━━━ Provided material

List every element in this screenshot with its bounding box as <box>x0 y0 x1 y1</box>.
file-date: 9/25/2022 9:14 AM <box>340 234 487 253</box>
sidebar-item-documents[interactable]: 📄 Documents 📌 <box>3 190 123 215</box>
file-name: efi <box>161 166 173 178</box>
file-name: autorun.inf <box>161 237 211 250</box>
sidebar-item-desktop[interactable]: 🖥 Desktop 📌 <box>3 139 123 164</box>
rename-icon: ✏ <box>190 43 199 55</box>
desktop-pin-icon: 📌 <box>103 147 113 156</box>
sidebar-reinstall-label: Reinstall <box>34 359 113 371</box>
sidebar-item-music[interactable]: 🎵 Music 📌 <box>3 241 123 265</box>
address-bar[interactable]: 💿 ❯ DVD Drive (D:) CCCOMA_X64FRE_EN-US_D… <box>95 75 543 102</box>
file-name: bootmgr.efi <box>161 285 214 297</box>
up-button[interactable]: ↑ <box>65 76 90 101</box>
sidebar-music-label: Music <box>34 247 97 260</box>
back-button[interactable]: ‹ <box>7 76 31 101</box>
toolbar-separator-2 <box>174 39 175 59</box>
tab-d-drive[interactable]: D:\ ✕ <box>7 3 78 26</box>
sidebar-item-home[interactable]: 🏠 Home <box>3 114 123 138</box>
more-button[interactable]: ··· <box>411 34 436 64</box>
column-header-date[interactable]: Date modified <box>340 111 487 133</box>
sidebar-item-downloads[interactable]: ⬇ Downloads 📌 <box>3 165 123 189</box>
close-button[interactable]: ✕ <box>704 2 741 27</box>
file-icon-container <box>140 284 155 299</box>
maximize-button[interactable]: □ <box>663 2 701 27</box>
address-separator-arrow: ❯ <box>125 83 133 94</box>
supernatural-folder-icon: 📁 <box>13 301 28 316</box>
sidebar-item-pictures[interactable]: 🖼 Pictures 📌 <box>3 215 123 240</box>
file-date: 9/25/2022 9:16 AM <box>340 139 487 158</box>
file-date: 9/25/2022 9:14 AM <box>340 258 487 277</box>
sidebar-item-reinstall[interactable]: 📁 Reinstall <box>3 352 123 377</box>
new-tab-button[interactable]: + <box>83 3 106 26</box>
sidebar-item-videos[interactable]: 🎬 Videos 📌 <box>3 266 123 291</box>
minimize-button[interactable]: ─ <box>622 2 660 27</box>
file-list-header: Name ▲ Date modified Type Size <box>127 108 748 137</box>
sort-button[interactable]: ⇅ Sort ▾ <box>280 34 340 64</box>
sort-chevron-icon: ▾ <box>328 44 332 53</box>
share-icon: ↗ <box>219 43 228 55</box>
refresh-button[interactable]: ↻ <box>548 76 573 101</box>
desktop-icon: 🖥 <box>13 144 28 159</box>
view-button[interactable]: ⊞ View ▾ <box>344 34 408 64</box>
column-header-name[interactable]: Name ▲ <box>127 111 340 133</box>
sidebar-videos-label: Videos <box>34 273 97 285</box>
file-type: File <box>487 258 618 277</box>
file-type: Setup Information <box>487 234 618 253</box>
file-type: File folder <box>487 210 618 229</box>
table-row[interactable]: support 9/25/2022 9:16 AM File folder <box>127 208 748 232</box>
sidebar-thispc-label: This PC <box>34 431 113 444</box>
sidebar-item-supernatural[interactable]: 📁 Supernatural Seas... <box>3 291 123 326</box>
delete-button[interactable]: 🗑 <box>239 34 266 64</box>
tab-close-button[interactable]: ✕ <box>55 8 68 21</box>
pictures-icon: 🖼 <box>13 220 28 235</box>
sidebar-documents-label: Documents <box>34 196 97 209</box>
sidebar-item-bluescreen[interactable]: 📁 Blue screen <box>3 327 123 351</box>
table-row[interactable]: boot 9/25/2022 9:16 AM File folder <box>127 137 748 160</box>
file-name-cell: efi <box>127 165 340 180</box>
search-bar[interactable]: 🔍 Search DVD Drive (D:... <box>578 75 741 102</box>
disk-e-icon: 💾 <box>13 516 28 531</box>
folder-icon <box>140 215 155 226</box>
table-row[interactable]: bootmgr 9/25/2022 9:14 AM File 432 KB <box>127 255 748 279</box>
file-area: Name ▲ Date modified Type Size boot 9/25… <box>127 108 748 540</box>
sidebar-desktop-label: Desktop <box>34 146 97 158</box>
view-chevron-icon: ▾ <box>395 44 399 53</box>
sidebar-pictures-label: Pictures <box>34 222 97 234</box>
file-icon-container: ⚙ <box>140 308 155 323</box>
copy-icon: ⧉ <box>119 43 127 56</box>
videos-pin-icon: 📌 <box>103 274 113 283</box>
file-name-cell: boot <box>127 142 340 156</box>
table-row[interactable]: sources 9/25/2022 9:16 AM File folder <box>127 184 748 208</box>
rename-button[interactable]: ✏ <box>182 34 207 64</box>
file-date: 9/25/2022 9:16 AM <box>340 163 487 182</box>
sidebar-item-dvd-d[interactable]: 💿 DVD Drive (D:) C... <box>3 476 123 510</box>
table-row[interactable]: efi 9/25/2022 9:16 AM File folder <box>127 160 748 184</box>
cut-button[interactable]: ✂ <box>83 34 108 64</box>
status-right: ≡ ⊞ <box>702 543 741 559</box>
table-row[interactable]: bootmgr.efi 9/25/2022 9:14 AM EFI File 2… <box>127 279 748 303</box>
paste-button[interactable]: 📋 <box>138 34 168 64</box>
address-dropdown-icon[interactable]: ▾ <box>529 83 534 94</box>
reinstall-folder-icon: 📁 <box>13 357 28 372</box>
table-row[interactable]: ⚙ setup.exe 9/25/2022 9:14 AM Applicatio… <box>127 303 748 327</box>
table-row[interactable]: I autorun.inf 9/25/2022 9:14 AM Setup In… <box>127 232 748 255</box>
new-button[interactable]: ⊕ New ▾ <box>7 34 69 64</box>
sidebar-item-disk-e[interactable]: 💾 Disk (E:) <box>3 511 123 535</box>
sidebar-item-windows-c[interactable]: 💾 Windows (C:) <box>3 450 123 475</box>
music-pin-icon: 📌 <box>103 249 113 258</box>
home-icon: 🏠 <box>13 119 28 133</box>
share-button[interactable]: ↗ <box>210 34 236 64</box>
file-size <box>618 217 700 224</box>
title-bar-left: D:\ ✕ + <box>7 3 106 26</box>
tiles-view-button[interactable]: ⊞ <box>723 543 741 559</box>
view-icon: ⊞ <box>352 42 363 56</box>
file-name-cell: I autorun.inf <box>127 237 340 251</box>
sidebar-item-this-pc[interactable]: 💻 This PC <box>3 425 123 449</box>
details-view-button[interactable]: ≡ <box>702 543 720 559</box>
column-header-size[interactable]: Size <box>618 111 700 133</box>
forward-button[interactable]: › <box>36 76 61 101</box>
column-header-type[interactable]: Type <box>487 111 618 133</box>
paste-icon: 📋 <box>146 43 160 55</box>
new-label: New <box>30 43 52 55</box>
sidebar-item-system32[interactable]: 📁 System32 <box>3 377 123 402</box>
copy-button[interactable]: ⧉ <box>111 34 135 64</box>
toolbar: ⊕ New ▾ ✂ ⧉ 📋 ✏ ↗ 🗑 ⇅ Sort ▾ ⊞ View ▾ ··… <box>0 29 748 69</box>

━━━━━━

**Task to carry out**.
How many lines in the data contain the string "Documents"? Respond with the number only.

**Response**.
2